[<prev] [next>] [<thread-prev] [thread-next>] [day] [month] [year] [list]
Message-ID: <aSeNtFxD1WRjFaiR@shell.armlinux.org.uk>
Date: Wed, 26 Nov 2025 23:31:00 +0000
From: "Russell King (Oracle)" <linux@...linux.org.uk>
To: Al Viro <viro@...iv.linux.org.uk>
Cc: Xie Yuanbin <xieyuanbin1@...wei.com>, brauner@...nel.org, jack@...e.cz,
will@...nel.org, nico@...xnic.net, akpm@...ux-foundation.org,
hch@....de, jack@...e.com, wozizhi@...weicloud.com,
linux-fsdevel@...r.kernel.org, linux-kernel@...r.kernel.org,
linux-arm-kernel@...ts.infradead.org, linux-mm@...ck.org,
lilinjie8@...wei.com, liaohua4@...wei.com,
wangkefeng.wang@...wei.com, pangliyuan1@...wei.com
Subject: Re: [RFC PATCH] vfs: Fix might sleep in load_unaligned_zeropad()
with rcu read lock held
On Wed, Nov 26, 2025 at 08:02:21PM +0000, Al Viro wrote:
> On Wed, Nov 26, 2025 at 07:51:54PM +0000, Russell King (Oracle) wrote:
>
> > I don't understand how that helps.

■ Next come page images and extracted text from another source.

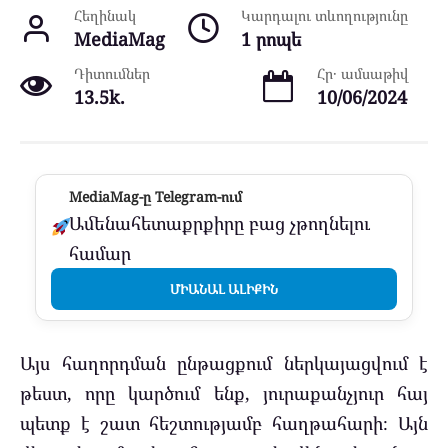
Հեղինակ
Կարդալու տևողությունը
MediaMag
1 րոպե
Դիտումներ
Հր․ ամսաթիվ
13.5k.
10/06/2024
MediaMag-ը Telegram-ում
Ամենահետաքրքիրը բաց չթողնելու
համար
ՄԻԱՆԱԼ ԱԼԻՔԻՆ
Այս հաղորդման ընթացքում ներկայացվում է
թեստ, որը կարծում ենք, յուրաքանչյուր հայ
պետք է շատ հեշտությամբ հաղթահարի։ Այն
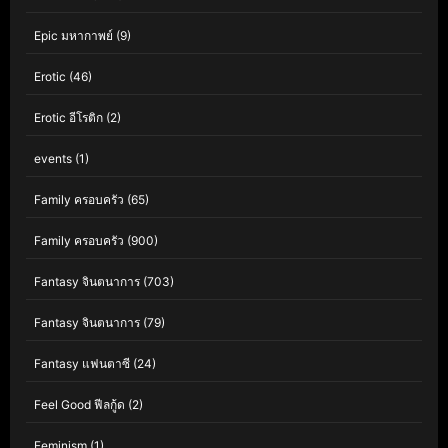
Epic มหากาพย์
(9)
Erotic
(46)
Erotic อีโรติก
(2)
events
(1)
Family ครอบครัว
(65)
Family ครอบครัว
(900)
Fantasy จินตนาการ
(703)
Fantasy จินตนาการ
(79)
Fantasy แฟนตาซี
(24)
Feel Good ฟีลกู้ด
(2)
Feminism
(1)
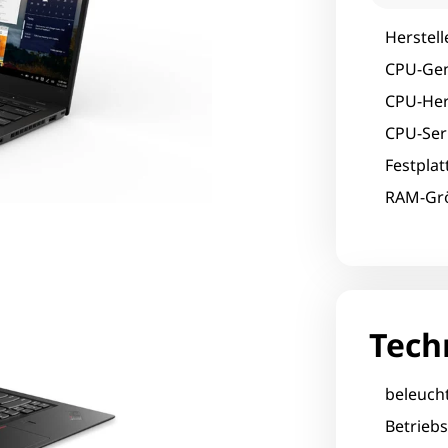
Herstell
CPU-Gen
CPU-Hers
CPU-Seri
Festpla
RAM-Grö
Tech
beleucht
Betrieb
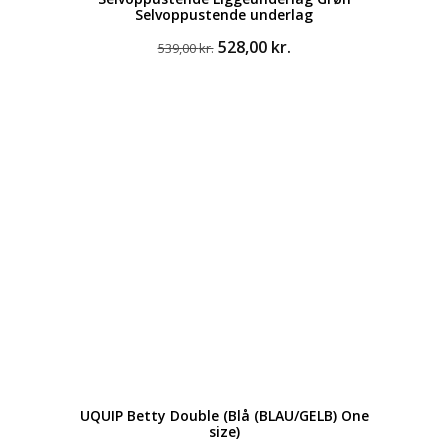
Selvoppustende underlag
Den
Den
528,00
kr.
539,00
kr.
oprindelige
aktuelle
pris
pris
var:
er:
539,00 kr..
528,00 kr..
UQUIP Betty Double (Blå (BLAU/GELB) One
size)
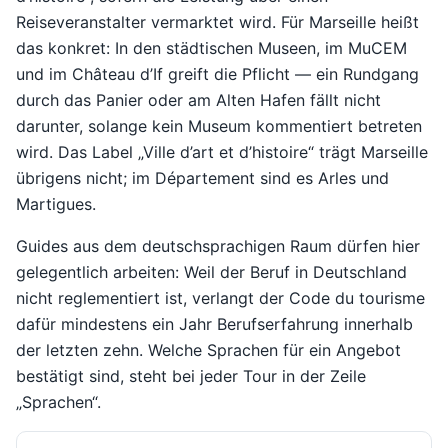
Reiseveranstalter vermarktet wird. Für Marseille heißt
das konkret: In den städtischen Museen, im MuCEM
und im Château d’If greift die Pflicht — ein Rundgang
durch das Panier oder am Alten Hafen fällt nicht
darunter, solange kein Museum kommentiert betreten
wird. Das Label „Ville d’art et d’histoire“ trägt Marseille
übrigens nicht; im Département sind es Arles und
Martigues.
Guides aus dem deutschsprachigen Raum dürfen hier
gelegentlich arbeiten: Weil der Beruf in Deutschland
nicht reglementiert ist, verlangt der Code du tourisme
dafür mindestens ein Jahr Berufserfahrung innerhalb
der letzten zehn. Welche Sprachen für ein Angebot
bestätigt sind, steht bei jeder Tour in der Zeile
„Sprachen“.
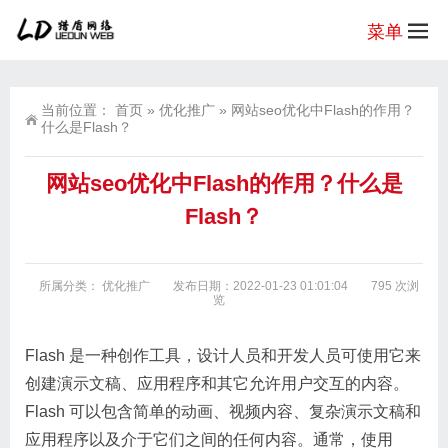
菜单
当前位置：
首页
»
优化推广
»
网站seo优化中Flash的作用？
什么是Flash？
网站seo优化中Flash的作用？什么是
Flash？
所属分类：
优化推广
发布日期：2022-01-23 01:01:04
795 次浏
览
Flash 是一种创作工具，设计人员和开发人员可使用它来
创建演示文稿、应用程序和其它允许用户交互的内容。
Flash 可以包含简单的动画、视频内容、复杂演示文稿和
应用程序以及介于它们之间的任何内容。通常，使用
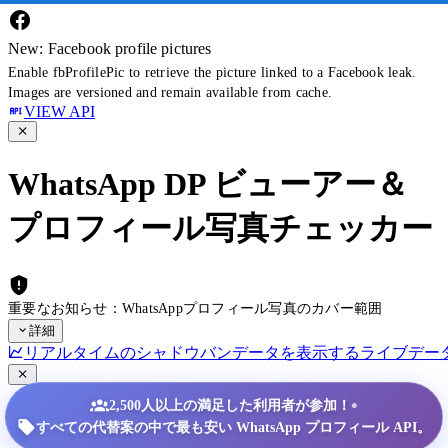
New: Facebook profile pictures
Enable fbProfilePic to retrieve the picture linked to a Facebook leak.
Images are versioned and remain available from cache.
VIEW API
WhatsApp DP ビューアー＆
プロフィール写真チェッカー
重要なお知らせ：WhatsAppプロフィール写真のカバー範囲
詳細
リアルタイムのシャドウバンデータを表示する
ライブデー
•
2,500人以上の満足した利用者が参加！
すべての代替案の中で最も安い WhatsApp プロフィール API。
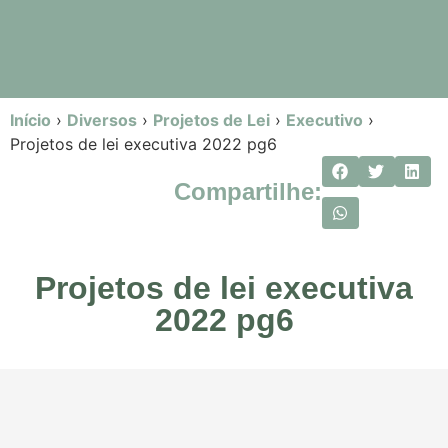
Início
›
Diversos
›
Projetos de Lei
›
Executivo
›
Projetos de lei executiva 2022 pg6
Compartilhe:
Projetos de lei executiva
2022 pg6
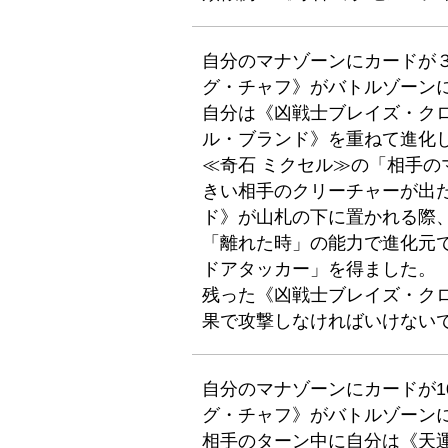
自分のマナゾーンにカードが３
グ・チャフ》がバトルゾーン
自分は《凶戦士ブレイズ・ク
ル・ブランド》を重ねて進化
≪奇石 ミクセル≫の「相手
きい相手のクリーチャーが出
ド》が山札の下に置かれる際
「離れた時」の能力で進化元
ドアタッカー」を得ました。
残った《凶戦士ブレイズ・ク
果で攻撃しなければいけない
自分のマナゾーンにカードが10
グ・チャフ》がバトルゾーン
相手のターン中に自分は《天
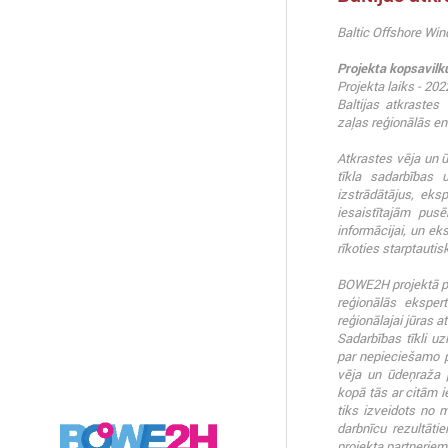
Baltic Offshore W
Projekta kopsavil
Projekta laiks - 20
Baltijas atkrastes
zaļas reģionālās e
Atkrastes vēja un ū
tīkla sadarbības 
izstrādātājus, eksp
iesaistītajām pus
informācijai, un eks
rīkoties starptautisk
BOWE2H projektā plā
reģionālās eksper
reģionālajai jūras 
Sadarbības tīkli uz
par nepieciešamo po
vēja un ūdeņraža p
kopā tās ar citām 
tiks izveidots no 
darbnīcu rezultātie
projekta partneriem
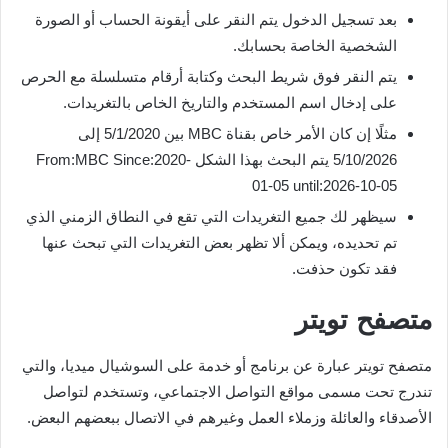
بعد تسجيل الدخول يتم النقر على أيقونة الحساب أو الصورة
الشخصية الخاصة بحسابك.
يتم النقر فوق شريط البحث وكتابة أرقام متسلسلة مع الحرص
على إدخال اسم المستخدم والتاريخ الخاص بالتغريدات.
مثلًا إن كان الأمر خاص بقناة MBC بين 5/1/2020 إلى
5/10/2026 يتم البحث بهذا الشكل From:MBC Since:2020-
01-05 until:2026-10-05
سيظهر لك جميع التغريدات التي تقع في النطاق الزمني الذي
تم تحديده، ويمكن ألا تظهر بعض التغريدات التي تبحث عنها
فقد تكون حذفت.
متصفح تويتر
متصفح تويتر عبارة عن برنامج أو خدمة على السوشيال ميديا، والتي
تندرج تحت مسمى مواقع التواصل الاجتماعي، وتستخدم لتواصل
الأصدقاء والعائلة وزملاء العمل وغيرهم في الاتصال ببعضهم البعض.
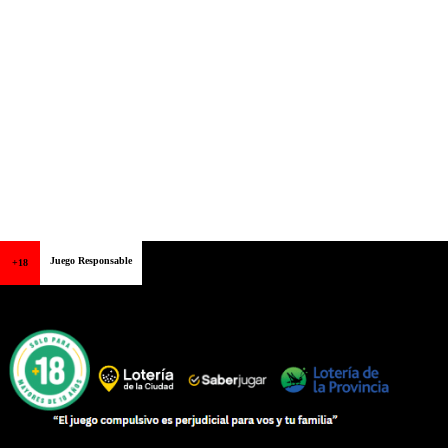
Juego Responsable
+18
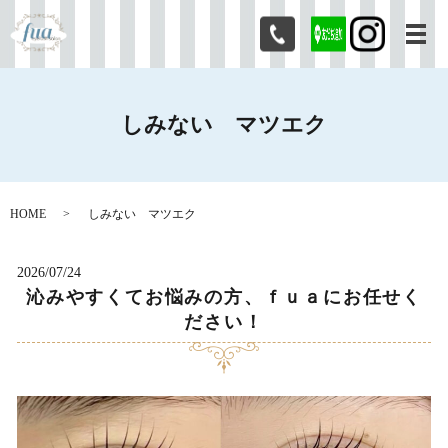
メ
しみない マツエク
HOME
しみない マツエク
2026/07/24
沁みやすくてお悩みの方、ｆｕａにお任せく
ださい！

Wasn't the report that the filename
> > crosses a page boundary in userspace, but the following page is
> > inaccessible which causes a fault to be taken (as it always would do).
> > Thus, wouldn't "addr" be a userspace address (that the kernel is
> > accessing) and thus be below TASK_SIZE ?
> >
> > I'm also confused - if we can't take a fault and handle it while
> > reading the filename from userspace, how are pages that have been
> > swapped out or evicted from the page cache read back in from storage
> > which invariably results in sleeping - which we can't do here because
> > of the RCU context (not that I've ever understood RCU, which is why
> > I've always referred those bugs to Paul.)
>
> No, the filename is already copied in kernel space *and* it's long enough
> to end right next to the end of page. There's NUL before the end of page,
> at that, with '/' a couple of bytes prior. We attempt to save on memory
> accesses, doing word-by-word fetches, starting from the beginning of
> component. We *will* detect NUL and ignore all subsequent bytes; the
> problem is that the last 3 bytes of page might be '/', 'x' and '\0'.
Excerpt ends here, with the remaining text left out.